Katy Alston’s gorgeous illustrations combine with Jean Atkin’s well-tuned ear to recreate a bygone age I can’t help but yearn for as I read the poems and linger with the illustrations. The book’s larger than most poetry pamphlets (a 216 x 216mm square paperback), with a full-page colour illustration for each poem.
Just a few of the titles will give you a sense of the world we’re returning to here: ‘Buts and Feerings’ (wet or dry furrows made by a plough); ‘Lady-with-the-Ten-Flounces’ (a goldfinch); ‘Clicket’ (the fastening of a gate); ‘Shalligonaked’ (a light outdoor jacket); ‘Noon-Spell’ (a labouring man’s lunchtime).

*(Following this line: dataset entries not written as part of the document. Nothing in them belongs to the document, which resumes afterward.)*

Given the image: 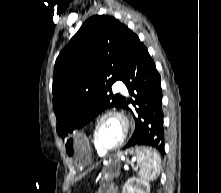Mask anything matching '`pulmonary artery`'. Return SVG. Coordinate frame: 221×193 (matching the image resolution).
Wrapping results in <instances>:
<instances>
[{"label": "pulmonary artery", "mask_w": 221, "mask_h": 193, "mask_svg": "<svg viewBox=\"0 0 221 193\" xmlns=\"http://www.w3.org/2000/svg\"><path fill=\"white\" fill-rule=\"evenodd\" d=\"M114 88H115V90L121 91V92H123L124 94L127 93V89H126V87H125V85H124V83H123L122 81H117V82L115 83V85H114Z\"/></svg>", "instance_id": "1"}]
</instances>
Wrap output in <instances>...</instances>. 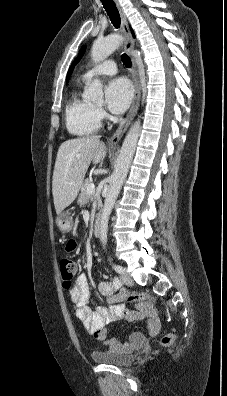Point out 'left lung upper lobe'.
I'll list each match as a JSON object with an SVG mask.
<instances>
[{"mask_svg": "<svg viewBox=\"0 0 227 396\" xmlns=\"http://www.w3.org/2000/svg\"><path fill=\"white\" fill-rule=\"evenodd\" d=\"M84 52H85V46H83V47L81 48L78 57L76 58V60H75V61L72 63V65L70 66V68H69V70H68V73H67L66 83H68V81H69V79H70V76H71V74H72V72H73V69H74L75 65H76V64L79 62V60L82 58Z\"/></svg>", "mask_w": 227, "mask_h": 396, "instance_id": "left-lung-upper-lobe-1", "label": "left lung upper lobe"}]
</instances>
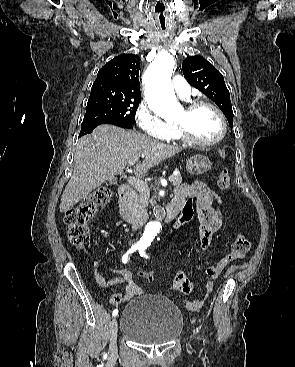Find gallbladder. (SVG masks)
<instances>
[{
	"label": "gallbladder",
	"mask_w": 295,
	"mask_h": 367,
	"mask_svg": "<svg viewBox=\"0 0 295 367\" xmlns=\"http://www.w3.org/2000/svg\"><path fill=\"white\" fill-rule=\"evenodd\" d=\"M108 183L109 184H114V183H116V181L114 179H112V180H108Z\"/></svg>",
	"instance_id": "obj_1"
}]
</instances>
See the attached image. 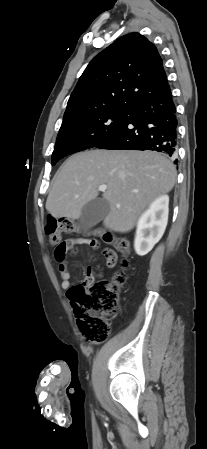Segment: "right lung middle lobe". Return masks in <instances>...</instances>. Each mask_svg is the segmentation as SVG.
<instances>
[{"instance_id": "right-lung-middle-lobe-1", "label": "right lung middle lobe", "mask_w": 207, "mask_h": 449, "mask_svg": "<svg viewBox=\"0 0 207 449\" xmlns=\"http://www.w3.org/2000/svg\"><path fill=\"white\" fill-rule=\"evenodd\" d=\"M132 112L131 108H108L63 120L52 154V166L63 157L95 147L110 137L123 127Z\"/></svg>"}]
</instances>
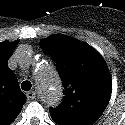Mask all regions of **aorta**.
<instances>
[{"label":"aorta","instance_id":"762f6f07","mask_svg":"<svg viewBox=\"0 0 125 125\" xmlns=\"http://www.w3.org/2000/svg\"><path fill=\"white\" fill-rule=\"evenodd\" d=\"M38 94L43 103L57 106L63 97V87L59 75L52 64L42 65L35 73Z\"/></svg>","mask_w":125,"mask_h":125}]
</instances>
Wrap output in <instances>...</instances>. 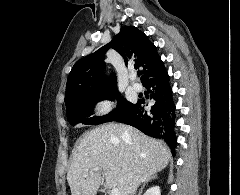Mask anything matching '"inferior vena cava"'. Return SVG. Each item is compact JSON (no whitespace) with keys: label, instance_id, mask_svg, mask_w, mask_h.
I'll return each mask as SVG.
<instances>
[{"label":"inferior vena cava","instance_id":"1","mask_svg":"<svg viewBox=\"0 0 240 195\" xmlns=\"http://www.w3.org/2000/svg\"><path fill=\"white\" fill-rule=\"evenodd\" d=\"M138 179H139L138 175H135L134 183H133L132 189H131V195H134V193H135V191H136V189H137V187H138V185L140 183V181H138Z\"/></svg>","mask_w":240,"mask_h":195}]
</instances>
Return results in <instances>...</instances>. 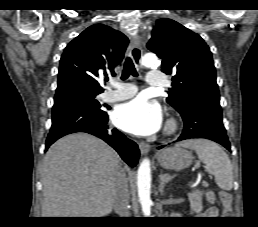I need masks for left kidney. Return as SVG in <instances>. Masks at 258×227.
Returning a JSON list of instances; mask_svg holds the SVG:
<instances>
[{
	"instance_id": "1",
	"label": "left kidney",
	"mask_w": 258,
	"mask_h": 227,
	"mask_svg": "<svg viewBox=\"0 0 258 227\" xmlns=\"http://www.w3.org/2000/svg\"><path fill=\"white\" fill-rule=\"evenodd\" d=\"M191 211L193 213H200L203 209L202 206V192L195 190L189 194Z\"/></svg>"
}]
</instances>
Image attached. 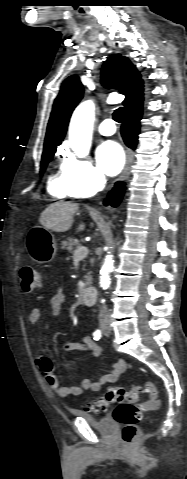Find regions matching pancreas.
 Instances as JSON below:
<instances>
[{"label": "pancreas", "instance_id": "obj_1", "mask_svg": "<svg viewBox=\"0 0 187 479\" xmlns=\"http://www.w3.org/2000/svg\"><path fill=\"white\" fill-rule=\"evenodd\" d=\"M62 248L67 249L69 252L74 253V251L81 246L80 242L76 238H67L61 242ZM85 286H89L92 281V276L88 273L85 276Z\"/></svg>", "mask_w": 187, "mask_h": 479}]
</instances>
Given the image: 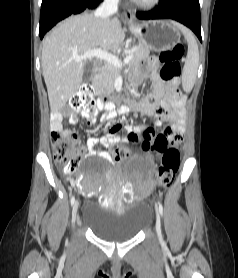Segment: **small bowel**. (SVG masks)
I'll use <instances>...</instances> for the list:
<instances>
[{"mask_svg": "<svg viewBox=\"0 0 238 278\" xmlns=\"http://www.w3.org/2000/svg\"><path fill=\"white\" fill-rule=\"evenodd\" d=\"M148 59L154 69L158 68L157 60L158 55H149ZM142 78V74L137 73L131 77V82L136 83ZM153 83L152 89L154 91L149 93L139 103H132L130 106H120L118 109L111 103L98 99L96 102V108L90 112L82 110L80 115L87 120L89 124H95L97 121V115L102 111V119L104 121H112L118 113L127 114L131 110L139 112L144 115L155 116L161 120L171 122L170 126L165 127L159 135L154 137L157 132V127H145L143 129L140 126L126 125V136H119L118 131L122 128L121 124L113 125L106 133L100 137H90L86 141V144L82 147L80 153L85 157L89 156H102L109 157V154L104 150H95L94 147L98 144L104 147H110L117 143H143L145 140L147 143L155 144H177L183 138L184 133V97L181 95L176 87V84H166L165 81L157 74L152 76ZM71 122L77 121V112L73 111L69 114ZM63 115L60 112H53L50 117V128L52 131H66L62 127ZM155 150L153 152L155 153ZM164 151L166 149H163ZM156 154V153H155ZM161 156L162 154H156ZM70 182L76 188H79L80 183L77 180L70 179ZM149 186H153V181H148Z\"/></svg>", "mask_w": 238, "mask_h": 278, "instance_id": "c3829d8e", "label": "small bowel"}]
</instances>
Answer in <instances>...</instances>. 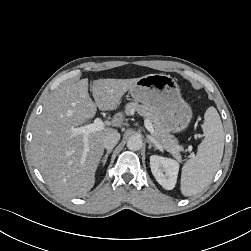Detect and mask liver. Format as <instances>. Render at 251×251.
I'll return each instance as SVG.
<instances>
[{"label":"liver","instance_id":"1","mask_svg":"<svg viewBox=\"0 0 251 251\" xmlns=\"http://www.w3.org/2000/svg\"><path fill=\"white\" fill-rule=\"evenodd\" d=\"M139 78L98 79L88 93V79L60 87L45 103L33 127L31 151L34 162L46 183L56 192L77 197L85 195L95 183V172L104 152L103 140L116 132L104 127L89 134L87 146L77 128L101 111L118 108L123 95ZM122 114H116L107 125L121 126Z\"/></svg>","mask_w":251,"mask_h":251}]
</instances>
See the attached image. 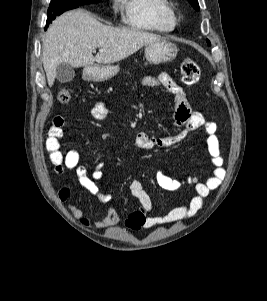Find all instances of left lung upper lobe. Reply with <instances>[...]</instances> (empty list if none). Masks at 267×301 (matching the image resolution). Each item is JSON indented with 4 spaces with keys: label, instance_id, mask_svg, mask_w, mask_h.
<instances>
[{
    "label": "left lung upper lobe",
    "instance_id": "obj_1",
    "mask_svg": "<svg viewBox=\"0 0 267 301\" xmlns=\"http://www.w3.org/2000/svg\"><path fill=\"white\" fill-rule=\"evenodd\" d=\"M190 4L194 7L195 10H199V4L197 0H188ZM208 45H210V41L207 40Z\"/></svg>",
    "mask_w": 267,
    "mask_h": 301
}]
</instances>
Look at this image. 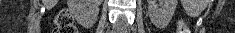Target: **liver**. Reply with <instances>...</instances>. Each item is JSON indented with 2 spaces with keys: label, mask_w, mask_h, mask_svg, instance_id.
Segmentation results:
<instances>
[{
  "label": "liver",
  "mask_w": 235,
  "mask_h": 33,
  "mask_svg": "<svg viewBox=\"0 0 235 33\" xmlns=\"http://www.w3.org/2000/svg\"><path fill=\"white\" fill-rule=\"evenodd\" d=\"M43 3H44V5H45L48 9H50V8H52V7L57 3V1H53V0H44Z\"/></svg>",
  "instance_id": "6515ba94"
}]
</instances>
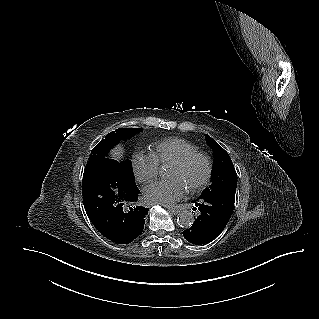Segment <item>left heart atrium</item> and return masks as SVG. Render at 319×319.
<instances>
[{"label":"left heart atrium","instance_id":"39dd6f15","mask_svg":"<svg viewBox=\"0 0 319 319\" xmlns=\"http://www.w3.org/2000/svg\"><path fill=\"white\" fill-rule=\"evenodd\" d=\"M187 190L180 179L155 182L143 190L144 201L149 205H171L180 200Z\"/></svg>","mask_w":319,"mask_h":319}]
</instances>
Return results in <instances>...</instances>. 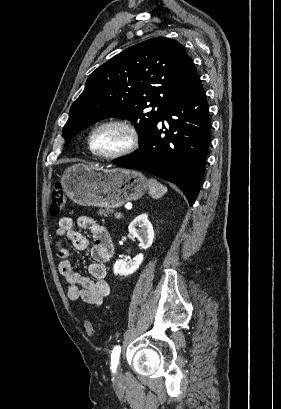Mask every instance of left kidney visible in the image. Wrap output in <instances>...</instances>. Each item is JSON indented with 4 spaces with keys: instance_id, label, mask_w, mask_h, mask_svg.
<instances>
[{
    "instance_id": "obj_1",
    "label": "left kidney",
    "mask_w": 281,
    "mask_h": 409,
    "mask_svg": "<svg viewBox=\"0 0 281 409\" xmlns=\"http://www.w3.org/2000/svg\"><path fill=\"white\" fill-rule=\"evenodd\" d=\"M137 227H139V229H137ZM128 231L130 235L138 239L141 249H149V247H151L154 239V229L148 219L147 213H142V215L133 219L128 227ZM143 259V253H139L132 261H116L113 267L114 275H120V277H122V275H124V277L132 275V273H135V271L139 269L141 263H143Z\"/></svg>"
}]
</instances>
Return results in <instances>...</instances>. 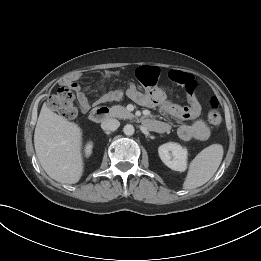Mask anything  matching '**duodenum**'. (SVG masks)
Here are the masks:
<instances>
[{
	"label": "duodenum",
	"mask_w": 261,
	"mask_h": 261,
	"mask_svg": "<svg viewBox=\"0 0 261 261\" xmlns=\"http://www.w3.org/2000/svg\"><path fill=\"white\" fill-rule=\"evenodd\" d=\"M109 114H110V110L108 107L99 106L92 111L91 120L99 123V122L104 121L106 118H108ZM143 124L147 128L154 130V131H159L162 128V126L159 122L150 120V119H144Z\"/></svg>",
	"instance_id": "1"
}]
</instances>
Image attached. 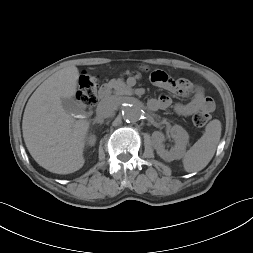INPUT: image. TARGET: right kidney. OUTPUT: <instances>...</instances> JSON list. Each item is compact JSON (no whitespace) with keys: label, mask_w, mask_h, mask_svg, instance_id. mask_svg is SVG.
Returning <instances> with one entry per match:
<instances>
[{"label":"right kidney","mask_w":253,"mask_h":253,"mask_svg":"<svg viewBox=\"0 0 253 253\" xmlns=\"http://www.w3.org/2000/svg\"><path fill=\"white\" fill-rule=\"evenodd\" d=\"M95 142H96V137H95V135H90V136L88 137V139H87V144H88L89 146H94Z\"/></svg>","instance_id":"ca27d5eb"}]
</instances>
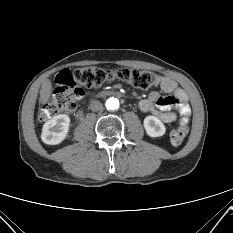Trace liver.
<instances>
[{
  "label": "liver",
  "instance_id": "obj_1",
  "mask_svg": "<svg viewBox=\"0 0 233 233\" xmlns=\"http://www.w3.org/2000/svg\"><path fill=\"white\" fill-rule=\"evenodd\" d=\"M52 92V83L49 79H46L40 89L39 103L45 104L49 101Z\"/></svg>",
  "mask_w": 233,
  "mask_h": 233
}]
</instances>
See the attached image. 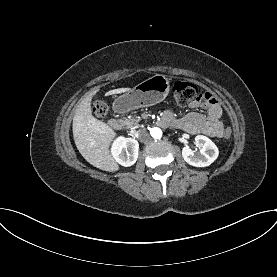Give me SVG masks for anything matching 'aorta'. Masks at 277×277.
Here are the masks:
<instances>
[{
	"label": "aorta",
	"instance_id": "aorta-1",
	"mask_svg": "<svg viewBox=\"0 0 277 277\" xmlns=\"http://www.w3.org/2000/svg\"><path fill=\"white\" fill-rule=\"evenodd\" d=\"M151 136L155 139H159L162 137V130L160 128L154 127L150 130Z\"/></svg>",
	"mask_w": 277,
	"mask_h": 277
}]
</instances>
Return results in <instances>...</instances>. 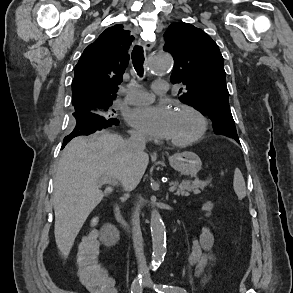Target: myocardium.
I'll return each mask as SVG.
<instances>
[{
  "mask_svg": "<svg viewBox=\"0 0 293 293\" xmlns=\"http://www.w3.org/2000/svg\"><path fill=\"white\" fill-rule=\"evenodd\" d=\"M178 112H185L188 113L190 115H192L193 117H195V119L198 122V129L196 131V133L191 136L190 138L184 139V140H175V141H170L168 140V144L170 146H175V147H187L190 146L196 142H198L199 140H201L203 138V136L205 135L207 128H208V123H207V119L205 118V116L199 112L197 109L188 106V105H181L177 108Z\"/></svg>",
  "mask_w": 293,
  "mask_h": 293,
  "instance_id": "obj_1",
  "label": "myocardium"
}]
</instances>
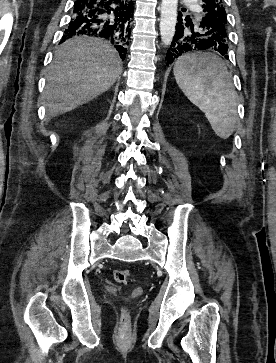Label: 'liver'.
<instances>
[{"mask_svg":"<svg viewBox=\"0 0 276 363\" xmlns=\"http://www.w3.org/2000/svg\"><path fill=\"white\" fill-rule=\"evenodd\" d=\"M121 72L119 55L108 42L87 36L65 41L48 67L43 92L47 115L55 117L91 101Z\"/></svg>","mask_w":276,"mask_h":363,"instance_id":"6515ba94","label":"liver"}]
</instances>
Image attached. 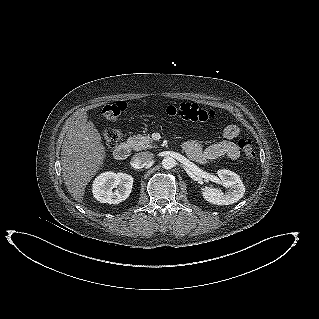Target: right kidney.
Instances as JSON below:
<instances>
[{"label":"right kidney","mask_w":319,"mask_h":319,"mask_svg":"<svg viewBox=\"0 0 319 319\" xmlns=\"http://www.w3.org/2000/svg\"><path fill=\"white\" fill-rule=\"evenodd\" d=\"M133 177L125 173L107 171L98 175L92 184V193L100 203L118 204L132 191Z\"/></svg>","instance_id":"ca27d5eb"}]
</instances>
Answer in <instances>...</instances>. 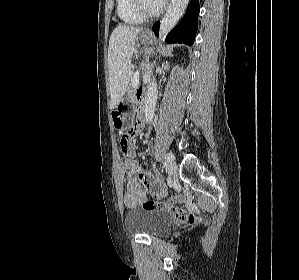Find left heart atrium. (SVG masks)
Wrapping results in <instances>:
<instances>
[{"label": "left heart atrium", "mask_w": 299, "mask_h": 280, "mask_svg": "<svg viewBox=\"0 0 299 280\" xmlns=\"http://www.w3.org/2000/svg\"><path fill=\"white\" fill-rule=\"evenodd\" d=\"M165 1H166V0H159V2H160L161 4H162V3H165Z\"/></svg>", "instance_id": "obj_1"}]
</instances>
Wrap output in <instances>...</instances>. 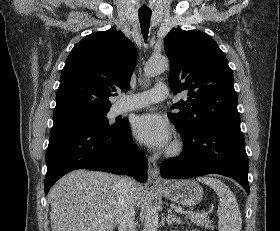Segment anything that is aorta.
<instances>
[{
    "label": "aorta",
    "instance_id": "obj_1",
    "mask_svg": "<svg viewBox=\"0 0 280 231\" xmlns=\"http://www.w3.org/2000/svg\"><path fill=\"white\" fill-rule=\"evenodd\" d=\"M169 68V60L160 58V60H148L144 68V76L152 78V76H160L162 72H166ZM143 231H158V211L154 205L146 207L144 217Z\"/></svg>",
    "mask_w": 280,
    "mask_h": 231
}]
</instances>
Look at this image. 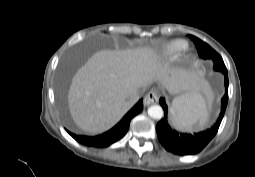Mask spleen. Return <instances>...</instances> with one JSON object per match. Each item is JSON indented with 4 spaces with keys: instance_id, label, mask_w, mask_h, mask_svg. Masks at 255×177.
Listing matches in <instances>:
<instances>
[{
    "instance_id": "spleen-1",
    "label": "spleen",
    "mask_w": 255,
    "mask_h": 177,
    "mask_svg": "<svg viewBox=\"0 0 255 177\" xmlns=\"http://www.w3.org/2000/svg\"><path fill=\"white\" fill-rule=\"evenodd\" d=\"M172 112L173 123L180 129H189L196 123L204 125L208 118L204 98L197 93L176 98Z\"/></svg>"
}]
</instances>
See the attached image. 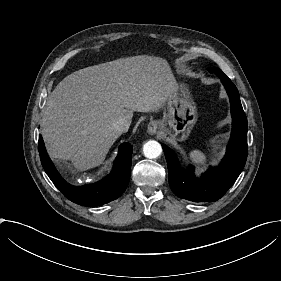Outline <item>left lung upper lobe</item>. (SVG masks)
Listing matches in <instances>:
<instances>
[{"mask_svg": "<svg viewBox=\"0 0 281 281\" xmlns=\"http://www.w3.org/2000/svg\"><path fill=\"white\" fill-rule=\"evenodd\" d=\"M209 71H210L211 73H215L216 75L223 74L222 70L219 69V68H216V67L210 68Z\"/></svg>", "mask_w": 281, "mask_h": 281, "instance_id": "obj_1", "label": "left lung upper lobe"}]
</instances>
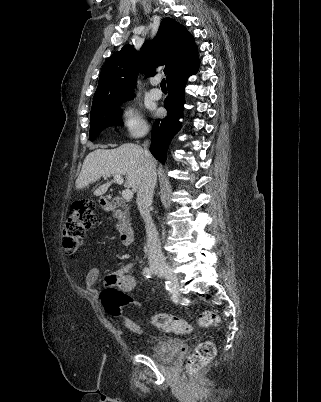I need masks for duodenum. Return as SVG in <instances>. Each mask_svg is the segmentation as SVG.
I'll return each instance as SVG.
<instances>
[{
  "instance_id": "obj_1",
  "label": "duodenum",
  "mask_w": 321,
  "mask_h": 402,
  "mask_svg": "<svg viewBox=\"0 0 321 402\" xmlns=\"http://www.w3.org/2000/svg\"><path fill=\"white\" fill-rule=\"evenodd\" d=\"M100 204L107 211L115 209V203L105 197L100 198ZM116 228L122 243L130 245L134 238V229L132 226L126 222H119Z\"/></svg>"
}]
</instances>
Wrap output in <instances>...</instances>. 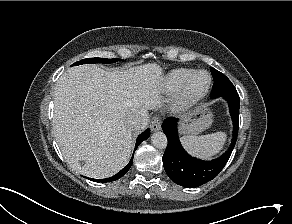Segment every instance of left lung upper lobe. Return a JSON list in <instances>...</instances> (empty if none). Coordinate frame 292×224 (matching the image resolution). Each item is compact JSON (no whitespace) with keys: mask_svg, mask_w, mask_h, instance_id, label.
Masks as SVG:
<instances>
[{"mask_svg":"<svg viewBox=\"0 0 292 224\" xmlns=\"http://www.w3.org/2000/svg\"><path fill=\"white\" fill-rule=\"evenodd\" d=\"M210 70L214 79V84L210 96L212 99L236 91L234 85L224 74L217 71L213 67H211Z\"/></svg>","mask_w":292,"mask_h":224,"instance_id":"1","label":"left lung upper lobe"}]
</instances>
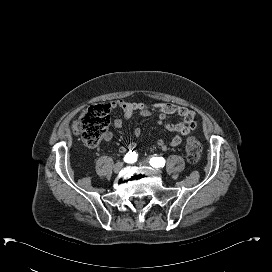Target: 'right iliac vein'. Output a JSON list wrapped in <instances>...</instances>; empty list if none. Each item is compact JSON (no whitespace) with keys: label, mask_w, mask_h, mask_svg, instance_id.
Segmentation results:
<instances>
[{"label":"right iliac vein","mask_w":272,"mask_h":272,"mask_svg":"<svg viewBox=\"0 0 272 272\" xmlns=\"http://www.w3.org/2000/svg\"><path fill=\"white\" fill-rule=\"evenodd\" d=\"M123 168V163L122 162H117L114 167H113V171L115 173H119Z\"/></svg>","instance_id":"1"}]
</instances>
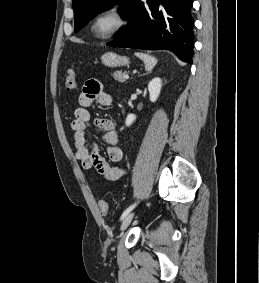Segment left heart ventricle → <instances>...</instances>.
I'll return each instance as SVG.
<instances>
[{
	"instance_id": "left-heart-ventricle-1",
	"label": "left heart ventricle",
	"mask_w": 259,
	"mask_h": 283,
	"mask_svg": "<svg viewBox=\"0 0 259 283\" xmlns=\"http://www.w3.org/2000/svg\"><path fill=\"white\" fill-rule=\"evenodd\" d=\"M114 24H115V20L112 17L110 16L104 17L97 22L95 26V31L98 34L107 33L114 26Z\"/></svg>"
}]
</instances>
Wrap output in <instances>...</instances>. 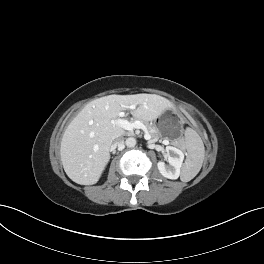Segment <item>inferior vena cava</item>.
<instances>
[{
	"instance_id": "inferior-vena-cava-1",
	"label": "inferior vena cava",
	"mask_w": 264,
	"mask_h": 264,
	"mask_svg": "<svg viewBox=\"0 0 264 264\" xmlns=\"http://www.w3.org/2000/svg\"><path fill=\"white\" fill-rule=\"evenodd\" d=\"M114 147L118 148L119 150H122L124 149L125 145H124V138L122 136H119L115 139L114 141V144H113Z\"/></svg>"
}]
</instances>
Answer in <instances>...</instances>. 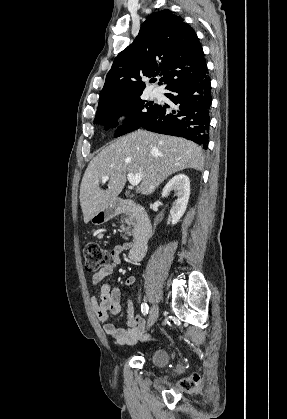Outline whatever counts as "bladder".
Listing matches in <instances>:
<instances>
[{"instance_id":"bladder-1","label":"bladder","mask_w":287,"mask_h":419,"mask_svg":"<svg viewBox=\"0 0 287 419\" xmlns=\"http://www.w3.org/2000/svg\"><path fill=\"white\" fill-rule=\"evenodd\" d=\"M151 360L158 365H165L169 360V356L165 349L157 348L152 352Z\"/></svg>"}]
</instances>
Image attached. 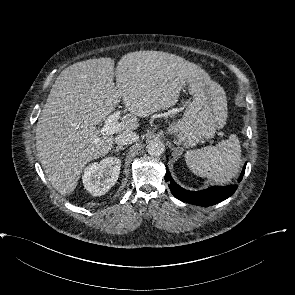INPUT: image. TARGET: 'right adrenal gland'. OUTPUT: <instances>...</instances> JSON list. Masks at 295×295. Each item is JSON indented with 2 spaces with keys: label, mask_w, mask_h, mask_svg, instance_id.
Instances as JSON below:
<instances>
[{
  "label": "right adrenal gland",
  "mask_w": 295,
  "mask_h": 295,
  "mask_svg": "<svg viewBox=\"0 0 295 295\" xmlns=\"http://www.w3.org/2000/svg\"><path fill=\"white\" fill-rule=\"evenodd\" d=\"M124 149H125V147H123V146H117V147L113 148V149L111 150V152H118V151H120V150H124Z\"/></svg>",
  "instance_id": "1"
}]
</instances>
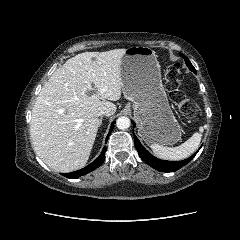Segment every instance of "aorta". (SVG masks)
Returning <instances> with one entry per match:
<instances>
[{"label": "aorta", "instance_id": "762f6f07", "mask_svg": "<svg viewBox=\"0 0 240 240\" xmlns=\"http://www.w3.org/2000/svg\"><path fill=\"white\" fill-rule=\"evenodd\" d=\"M131 121L128 117L121 116L116 120L117 128L120 130H125L130 127Z\"/></svg>", "mask_w": 240, "mask_h": 240}]
</instances>
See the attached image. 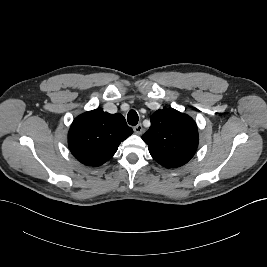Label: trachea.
<instances>
[{
  "mask_svg": "<svg viewBox=\"0 0 267 267\" xmlns=\"http://www.w3.org/2000/svg\"><path fill=\"white\" fill-rule=\"evenodd\" d=\"M139 120L138 114L135 110H130L127 115V121L130 125L135 126L137 125Z\"/></svg>",
  "mask_w": 267,
  "mask_h": 267,
  "instance_id": "obj_1",
  "label": "trachea"
}]
</instances>
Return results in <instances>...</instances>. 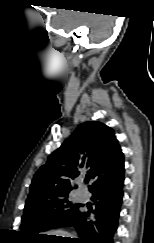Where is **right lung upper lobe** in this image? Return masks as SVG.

The title poem, ‘Fan-Peckled’, is one of my favourites. The word means ‘freckled’, and the poet plays wonderfully with sound-associations. She does this with such skill, that it took me several readings before I noticed just how many ‘k’ sounds occur in the poem: speckled, oak, deckled, tickled, crinkled, kitchen, wrinkled, pickled, cockle shell, barnacled. Here are two stanzas to give you a sense of how she uses them in context:
Then morning fetched a dot-dance in the woods
of deckled oak leaves and the bee-pad
footfalls, pollen-tickled, in the foxglove.
[…]
And in the kitchen was the freckled flesh
of wrinkled Bramleys in the pan,
small-chopped and pickled.
For me, the poems recall John Clare and Edward Thomas, while the title poem nods respectfully to Pied Beauty by Gerald Manley Hopkins: ‘Whatever is fickle, freckled. (Who knows how?)’.
Jean Atkin uses her knowledge of English nature poetry with confident skill, weaving its echoes together with the old country words to create her own rich, evocative poems. To read them out loud, and to hear these lost words speak again, is pure pleasure.